As you can see, we have successfully obtained the data needed. The result shows that the largest number of taxi orders are from Manhattan, with an average order distance of only about 2.4 miles, which is reasonable if we consider the area and dense population in Manhattan; while the average distance of orders departing from Bronx is 33 miles, much higher than any other boroughs, probably due to Bronx’s remote location.

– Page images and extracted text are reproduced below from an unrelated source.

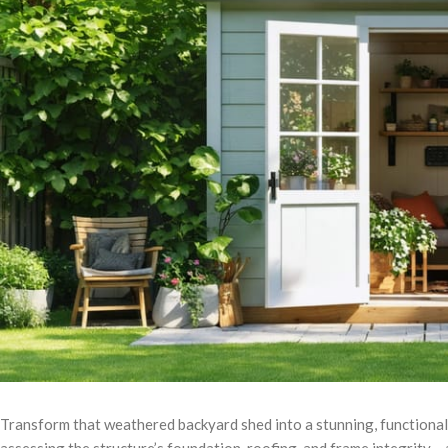
Transform that weathered backyard shed into a stunning, functiona
assessing the structure’s foundation, roofing, and frame integrity 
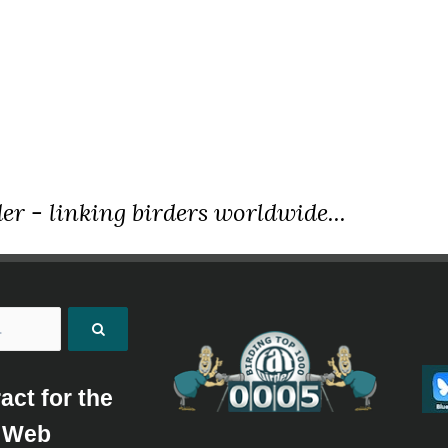
er - linking birders worldwide...
act for the
Web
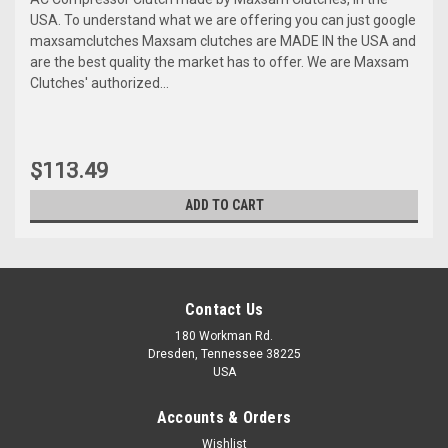
USA. To understand what we are offering you can just google
maxsamclutches Maxsam clutches are MADE IN the USA and
are the best quality the market has to offer. We are Maxsam
Clutches' authorized...
$113.49
ADD TO CART
Contact Us
180 Workman Rd.
Dresden, Tennessee 38225
USA
Accounts & Orders
Wishlist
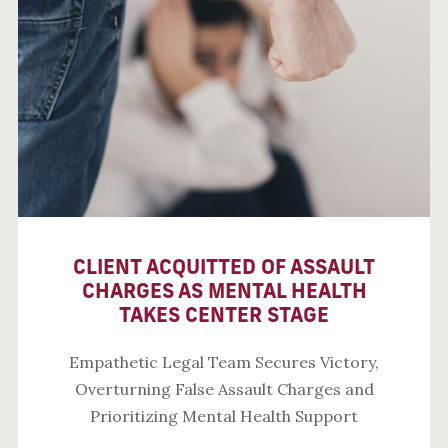
CLIENT ACQUITTED OF ASSAULT
CHARGES AS MENTAL HEALTH
TAKES CENTER STAGE
Empathetic Legal Team Secures Victory,
Overturning False Assault Charges and
Prioritizing Mental Health Support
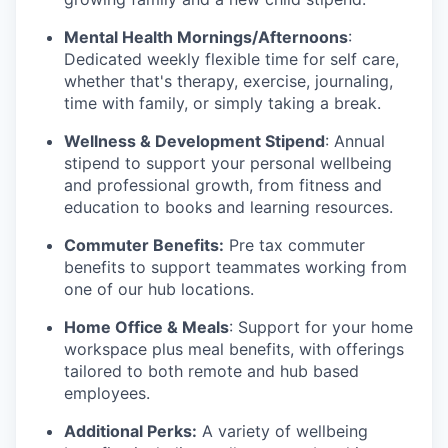
Mental Health Mornings/Afternoons
:
Dedicated weekly flexible time for self care,
whether that's therapy, exercise, journaling,
time with family, or simply taking a break.
Wellness & Development Stipend
: Annual
stipend to support your personal wellbeing
and professional growth, from fitness and
education to books and learning resources.
Commuter Benefits:
Pre tax commuter
benefits to support teammates working from
one of our hub locations.
Home Office & Meals
: Support for your home
workspace plus meal benefits, with offerings
tailored to both remote and hub based
employees.
Additional Perks:
A variety of wellbeing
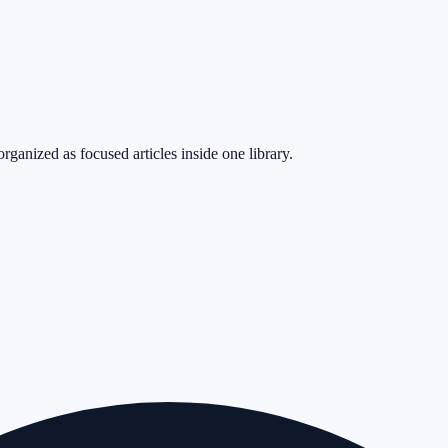
rganized as focused articles inside one library.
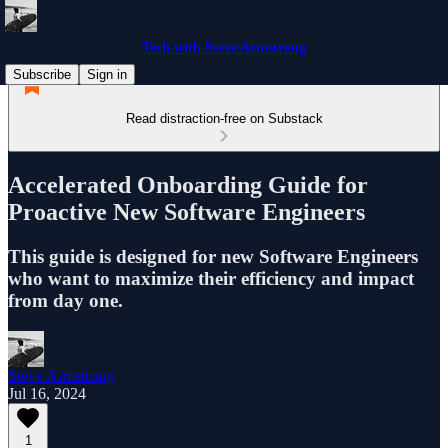
Tech with Steve Armstrong
Subscribe
Sign in
Read distraction-free on Substack
Accelerated Onboarding Guide for
Proactive New Software Engineers
This guide is designed for new Software Engineers
who want to maximize their efficiency and impact
from day one.
Steve Armstrong
Jul 16, 2024
1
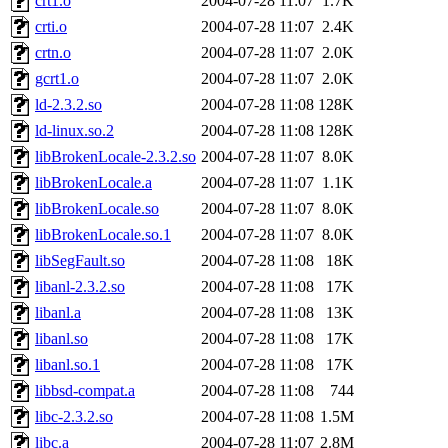
crt1.o
2004-07-28 11:07
1.7K
crti.o
2004-07-28 11:07
2.4K
crtn.o
2004-07-28 11:07
2.0K
gcrt1.o
2004-07-28 11:07
2.0K
ld-2.3.2.so
2004-07-28 11:08
128K
ld-linux.so.2
2004-07-28 11:08
128K
libBrokenLocale-2.3.2.so
2004-07-28 11:07
8.0K
libBrokenLocale.a
2004-07-28 11:07
1.1K
libBrokenLocale.so
2004-07-28 11:07
8.0K
libBrokenLocale.so.1
2004-07-28 11:07
8.0K
libSegFault.so
2004-07-28 11:08
18K
libanl-2.3.2.so
2004-07-28 11:08
17K
libanl.a
2004-07-28 11:08
13K
libanl.so
2004-07-28 11:08
17K
libanl.so.1
2004-07-28 11:08
17K
libbsd-compat.a
2004-07-28 11:08
744
libc-2.3.2.so
2004-07-28 11:08
1.5M
libc.a
2004-07-28 11:07
2.8M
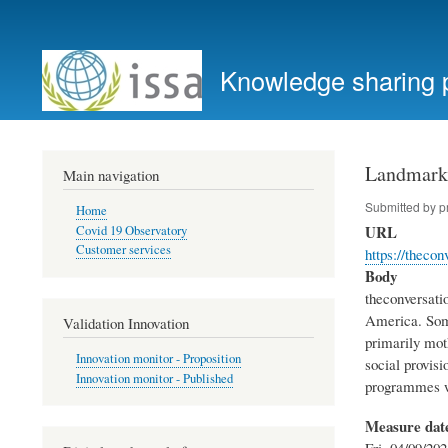
User
account
Knowledge sharing 
menu
Landmark 
Main navigation
Submitted by
p
Home
URL
Covid 19 Observatory
Customer services
https://thec
Body
theconversati
America. Some
Validation Innovation
primarily mot
Innovation monitor - Proposition
social provisi
Innovation monitor - Published
programmes we
Measure dat
Fri, 04/09/202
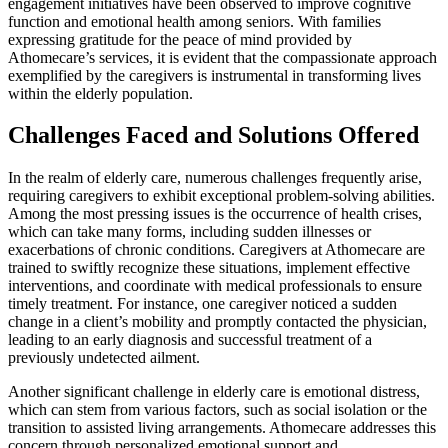
engagement initiatives have been observed to improve cognitive
function and emotional health among seniors. With families
expressing gratitude for the peace of mind provided by
Athomecare’s services, it is evident that the compassionate approach
exemplified by the caregivers is instrumental in transforming lives
within the elderly population.
Challenges Faced and Solutions Offered
In the realm of elderly care, numerous challenges frequently arise,
requiring caregivers to exhibit exceptional problem-solving abilities.
Among the most pressing issues is the occurrence of health crises,
which can take many forms, including sudden illnesses or
exacerbations of chronic conditions. Caregivers at Athomecare are
trained to swiftly recognize these situations, implement effective
interventions, and coordinate with medical professionals to ensure
timely treatment. For instance, one caregiver noticed a sudden
change in a client’s mobility and promptly contacted the physician,
leading to an early diagnosis and successful treatment of a
previously undetected ailment.
Another significant challenge in elderly care is emotional distress,
which can stem from various factors, such as social isolation or the
transition to assisted living arrangements. Athomecare addresses this
concern through personalized emotional support and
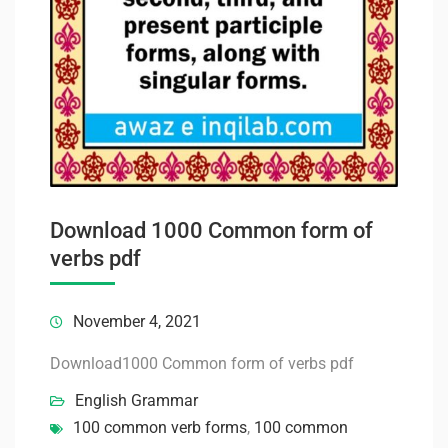
Download 1000 Common form of
verbs pdf
November 4, 2021
Download1000 Common form of verbs pdf
English Grammar
100 common verb forms
,
100 common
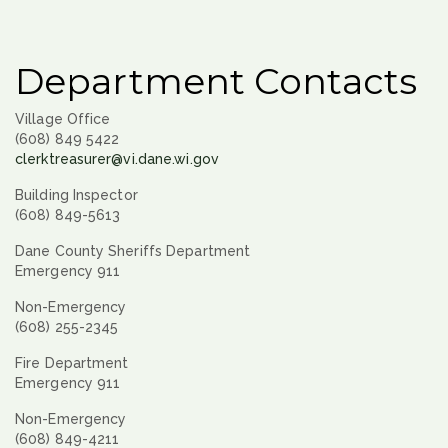
Department Contacts
Village Office
(608) 849 5422
clerktreasurer@vi.dane.wi.gov
Building Inspector
(608) 849-5613
Dane County Sheriffs Department
Emergency 911
Non-Emergency
(608) 255-2345
Fire Department
Emergency 911
Non-Emergency
(608) 849-4211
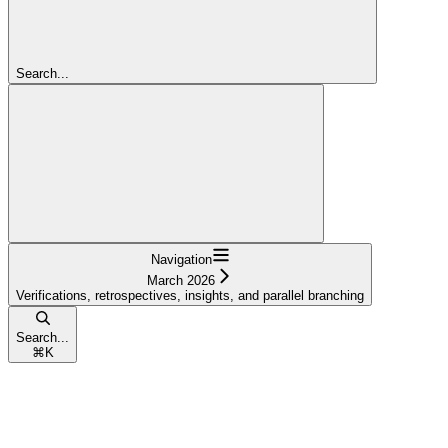
Search...
Navigation
March 2026
Verifications, retrospectives, insights, and parallel branching
Search...
⌘
K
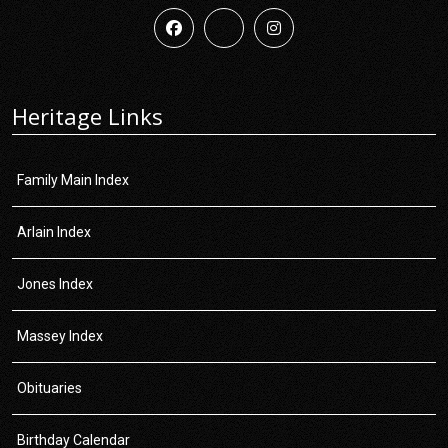
Heritage Links
Family Main Index
Arlain Index
Jones Index
Massey Index
Obituaries
Birthday Calendar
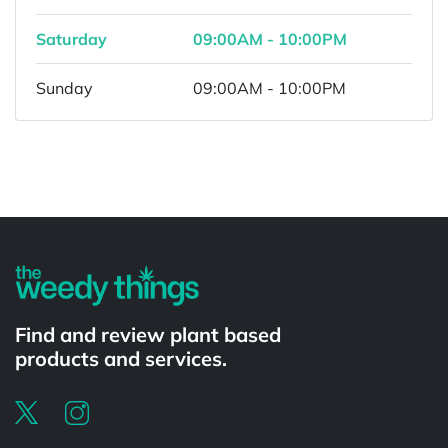
Saturday
09:00AM - 10:00PM
Sunday
09:00AM - 10:00PM
Powered by
Find and review plant based
products and services.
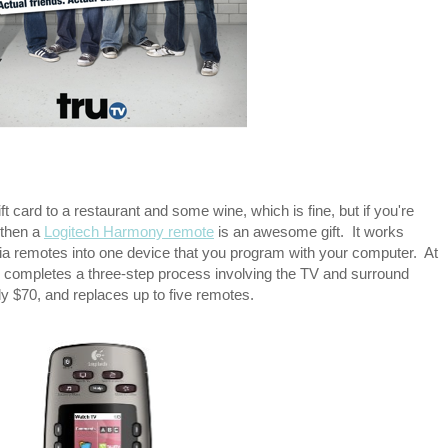
t card to a restaurant and some wine, which is fine, but if you're
 then a
Logitech Harmony remote
is an awesome gift. It works
dia remotes into one device that you program with your computer. At
y completes a three-step process involving the TV and surround
y $70, and replaces up to five remotes.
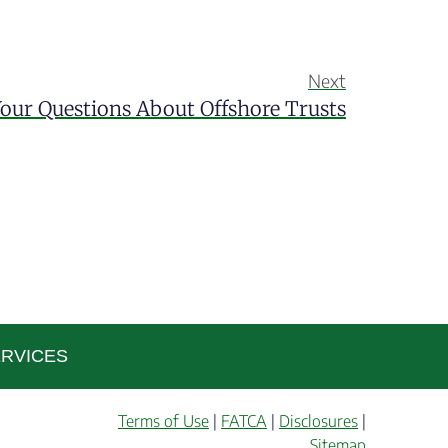
Next
our Questions About Offshore Trusts
RVICES
Terms of Use
|
FATCA
|
Disclosures
|
Sitemap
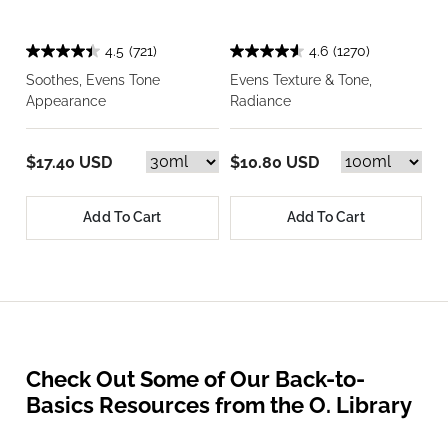
4.5
(721)
4.6
(1270)
Soothes, Evens Tone
Evens Texture & Tone,
Appearance
Radiance
$17.40 USD
$10.80 USD
Add To Cart
Add To Cart
Check Out Some of Our Back-to-
Basics Resources from the O. Library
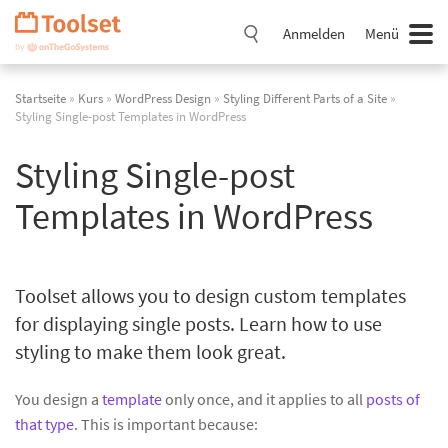
Navigation
überspringen
Anmelden
Menü
Startseite
»
Kurs
»
WordPress Design
»
Styling Different Parts of a Site
»
Styling Single-post Templates in WordPress
Styling Single-post
Templates in WordPress
Toolset allows you to design custom templates
for displaying single posts. Learn how to use
styling to make them look great.
You design a
template
only once, and it applies to all
posts of
that type
. This is important because:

As with Tableau and Excel, the MDX statement here can directly use the metrics defined in Kylin and MDX for Kylin. Users can do further analysis of the data with their own data analysis platform.

Unified data definition

We have demonstrated 3 ways to work with Kylin + MDX for Kylin, from which we can see that with the help of Kylin multi-dimensional database and MDX for Kylin semantic layer, no matter which data analytic system you are using, you can always use the same data model and business metrics and enjoy the advantages brought by unified semantics.

Delete clusters

Delete query cluster

After the analysis, we can execute the cluster destruction command to delete the query cluster. If you also want to delete metadata database RDS, monitor node and VPC of Kylin and MDX for Kylin, you can execute the following cluster destroy command:

python deploy.py --type destroy-all

Check AWS resources

After all cluster resources are deleted, there should be no Kylin deployment tool-related Stack on CloudFormation. If you also want to delete the deployment-related files and data from S3, you can manually delete the following folders under the S3 working directory:

Summary

You only need an AWS account to follow the steps in this tutorial to explore our Kylin deployment tool on the Cloud. Kylin + MDX for Kylin, with our pre-computation technology, multi-dimensional models, and basic metrics management capabilities, enables users to build a big data analysis platform on the cloud in a convenient way. In addition, we also support seamless connection to mainstream BI tools, helping our users to better leverage their data with higher efficiency and the lowest TCO.